My soul child recounted a similar exposure at a Pizza chain she worked with during one of her summer holidays. For every up-sell or for exceeding the target, the trainee would get a free Sundae or Gourmet Pizza. This way, the management not only offered a neat, happy incentive but also ensured that the entire menu had been tried by the front-of-the-line sales staff.

Hotels are in the business of selling experience. Guests come and live in the rooms, eat at the restaurants, relax by the pool or in the Spa, shop in the arcades. These experiences are partaken of by all the five senses. Hotels have a much longer shelf life and recall value. Guests keep returning to places they have had a fantastic stay in. It is a people-centric business, created by people and plattered out to people. So, it really does make sense for the team to have experienced firsthand the product they are employed to serve up and showcase.

What Ignorance Looks Like
Staff who have not experienced their own product cut a sorry figure in front of guests – from close at home quarters or distant shores – who can come up with just about any query – what’s the best soup on the menu, what on earth is oolong tea and what does it taste like, which masseuse has the most magical hands at the health club, which aromatherapy oil works like a miraculous antidote to jet lag, how far is the next-door golf club really, is the award-winning entrée we read about on Tripadvisor still served at the Hotel’s Michelin-starred restaurant and what does it really contain?

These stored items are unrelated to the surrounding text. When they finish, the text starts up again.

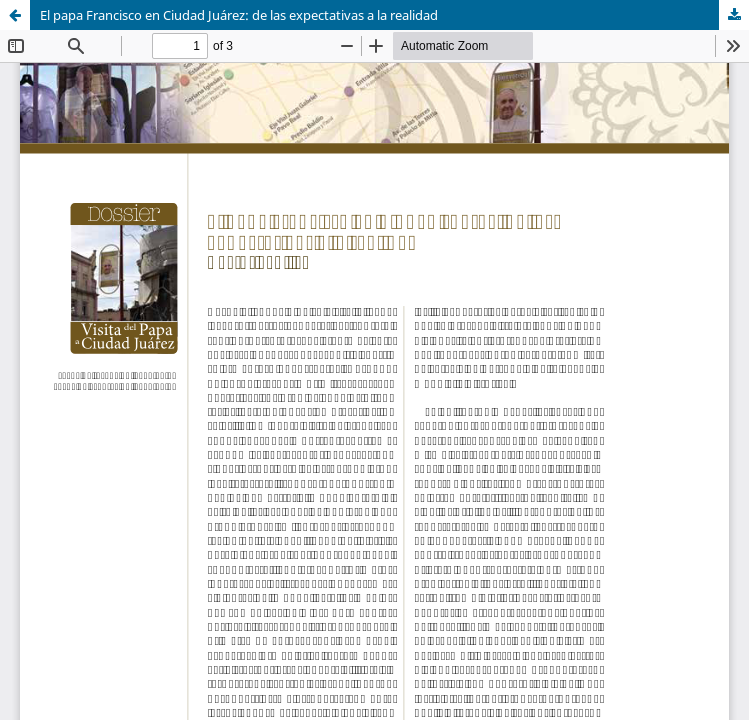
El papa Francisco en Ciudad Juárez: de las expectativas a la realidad (239, 15)
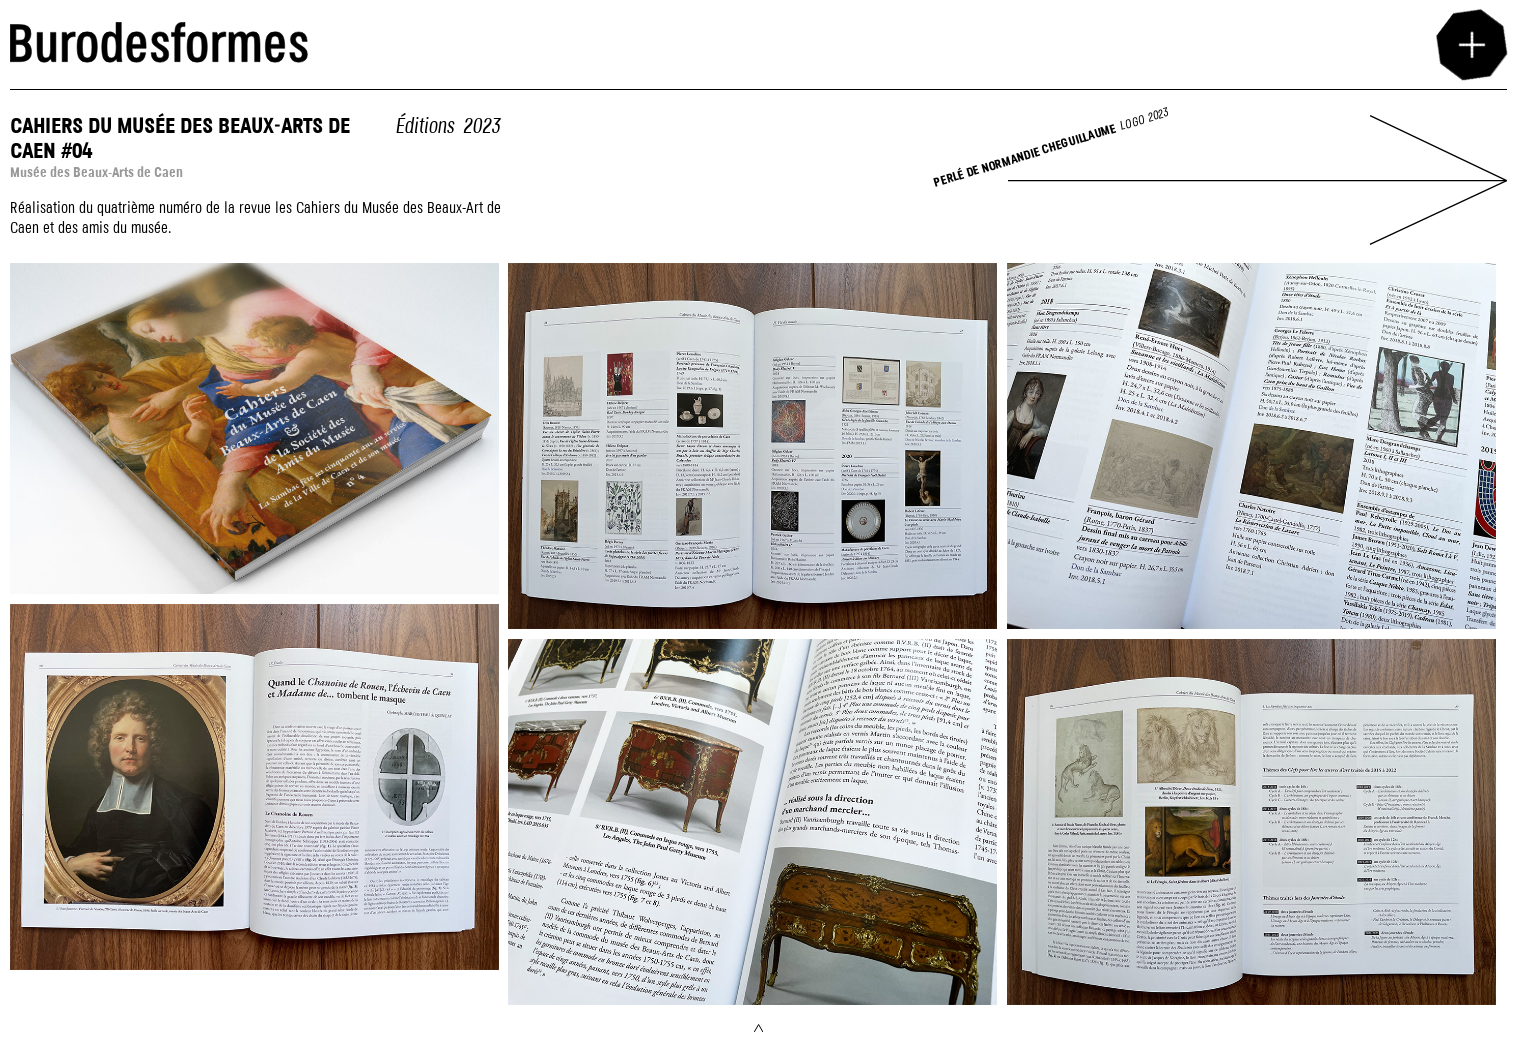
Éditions (424, 127)
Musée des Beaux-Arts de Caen (96, 173)
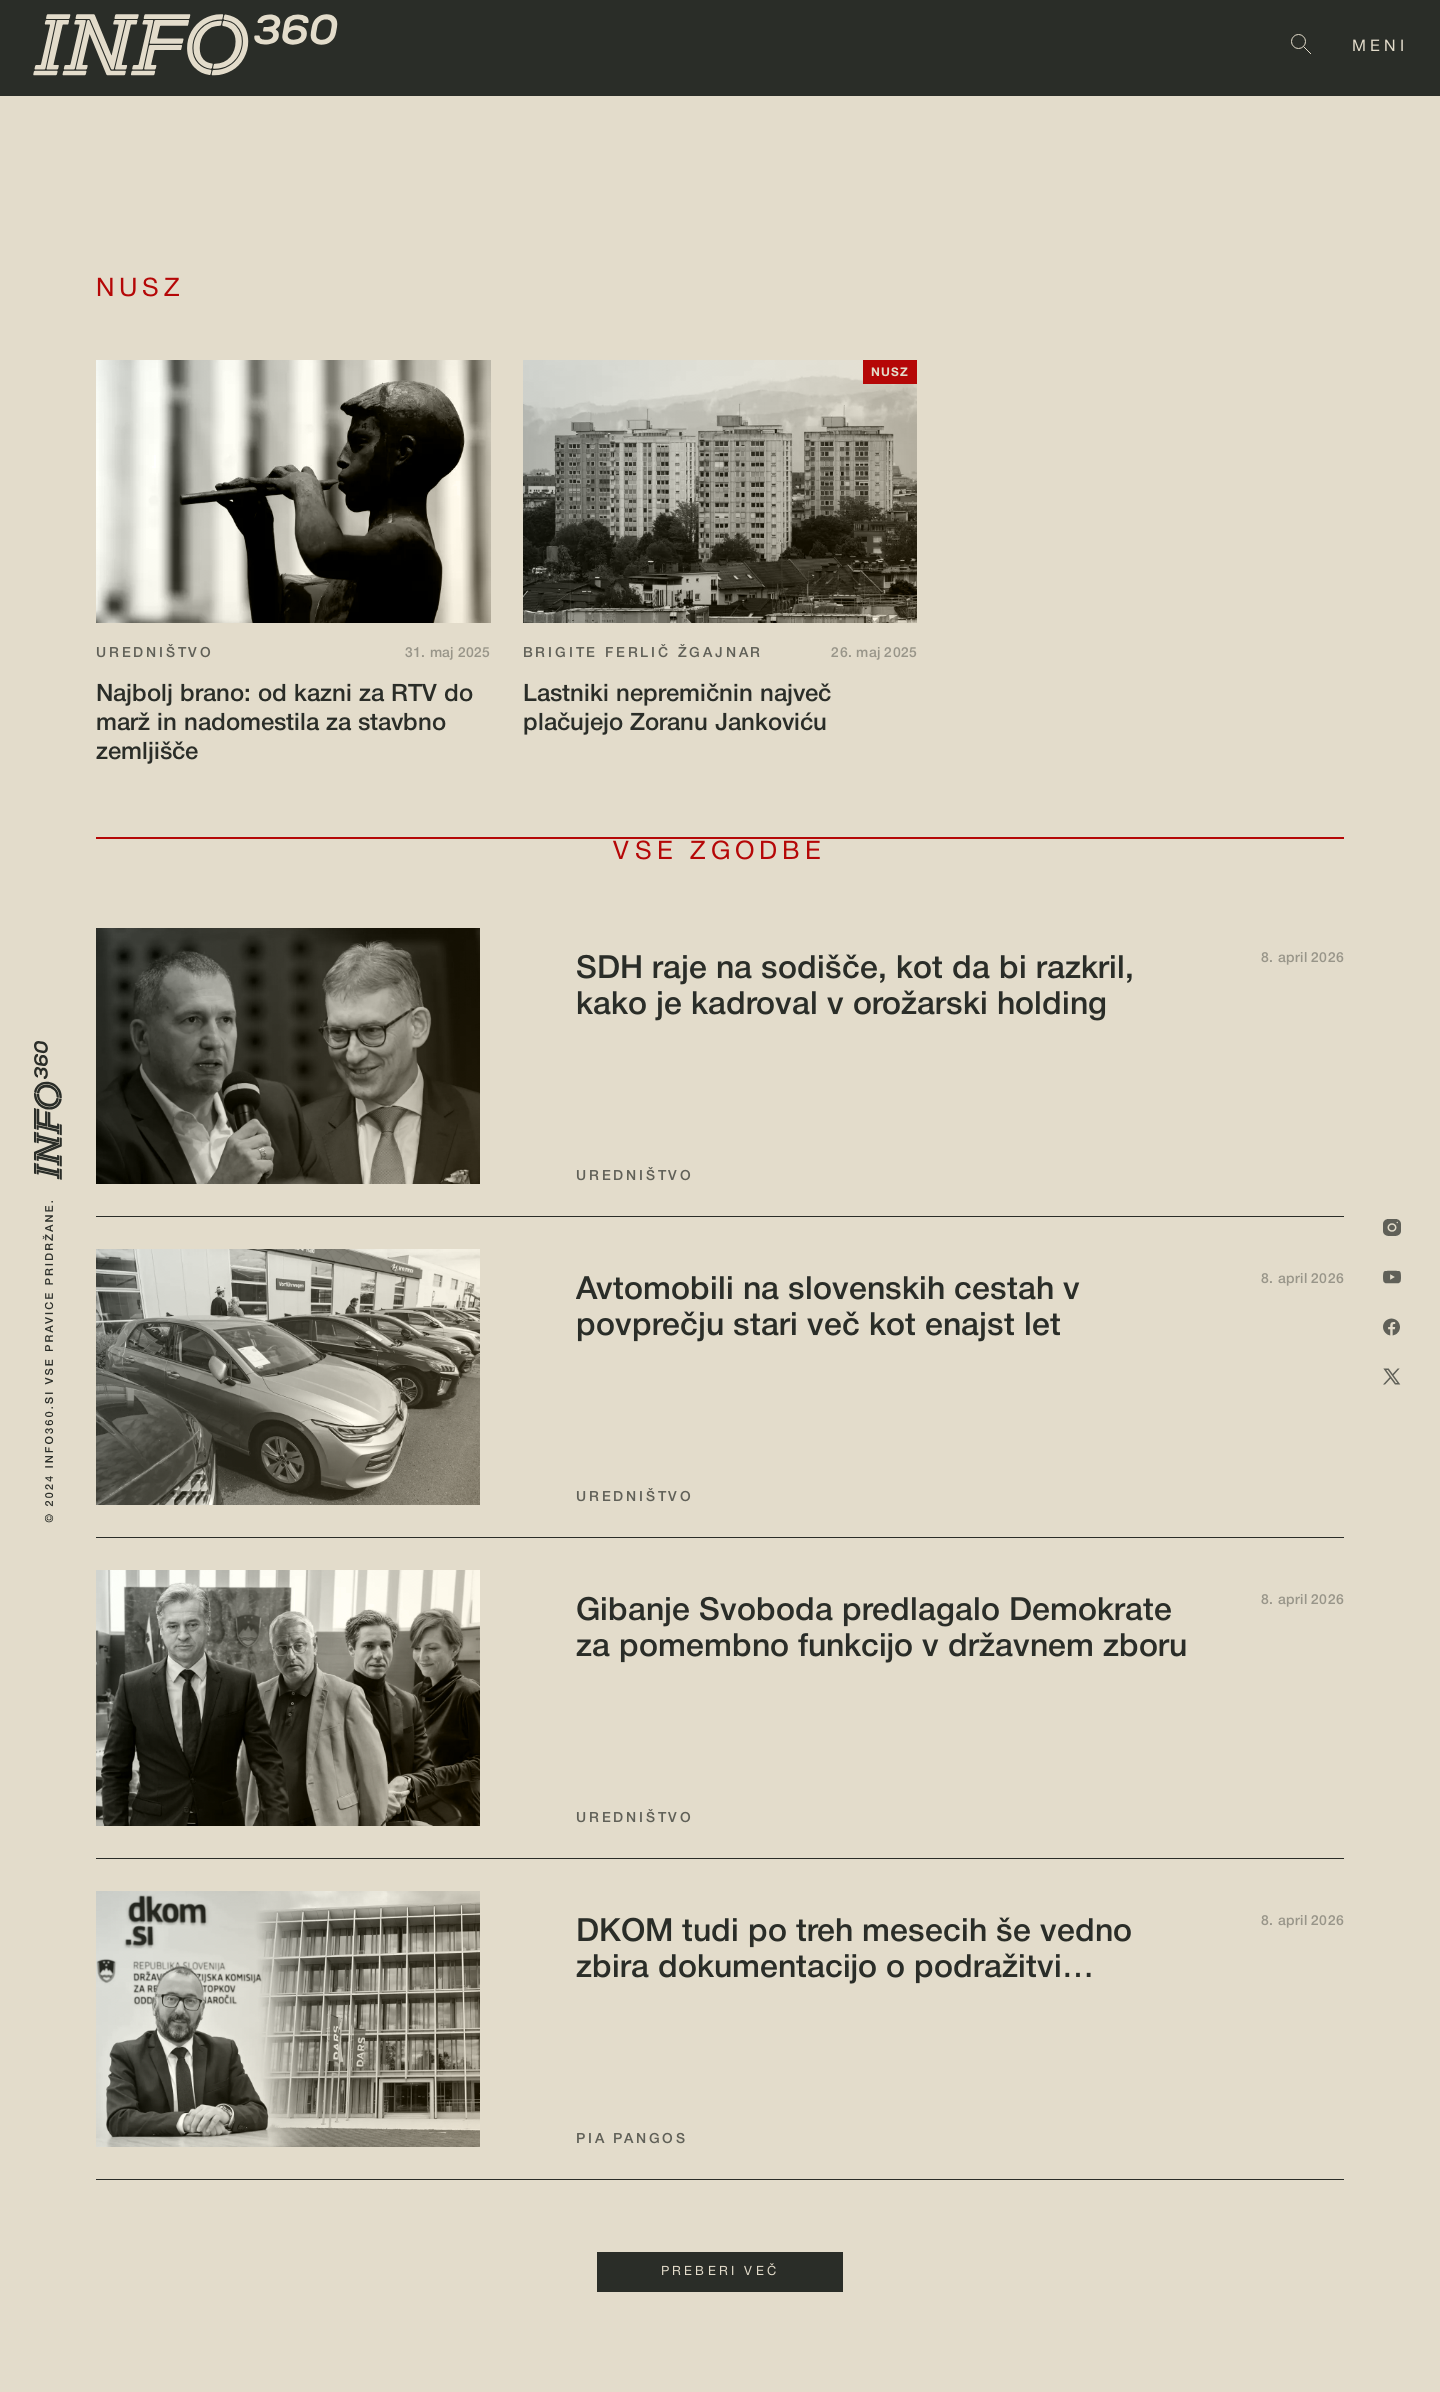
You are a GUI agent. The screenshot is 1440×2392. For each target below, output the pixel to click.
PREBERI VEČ (720, 2272)
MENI (1380, 47)
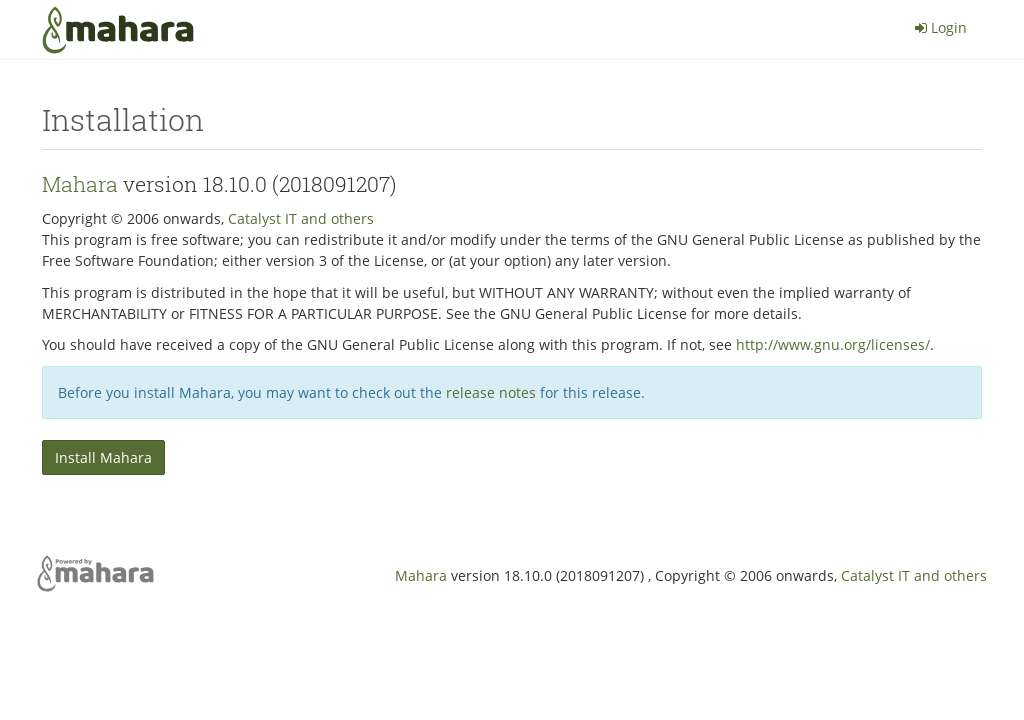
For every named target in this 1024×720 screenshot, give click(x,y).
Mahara (80, 184)
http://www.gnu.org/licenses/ (833, 344)
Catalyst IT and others (301, 218)
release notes (491, 392)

“Is it” is an easy question to answer. It can be learned from manuals or in training sessions and repeated ad verbatim. It is “how” that can cause all the trouble. Sample this – “Is the mattress good?” asks the guest. The Lobby Manager showing the room or the Executive Housekeeper welcoming the guest or the Chambermaid providing the turndown are all tutored to respond with a standard – “yes, it is one of the best. It is made with medium to firm innerspring coil or is exclusively of fine foam to ensure excellent support and a comfortable night’s sleep.” But wait till the guest hits you with the next barrage of questions – “How firm is it? Will it be easy on my back? Will I be able to get a good, uninterrupted shut-eye? I quite hate the ones I have used at Brand X. I hope yours are not the same?” A cookie-cutter ‘yes’ to all and a standard parrot-like response will quickly sift the chaff from the informed, experienced grain that knows his product like the back of his hand and can help the guest feel confident and comfortable with the product.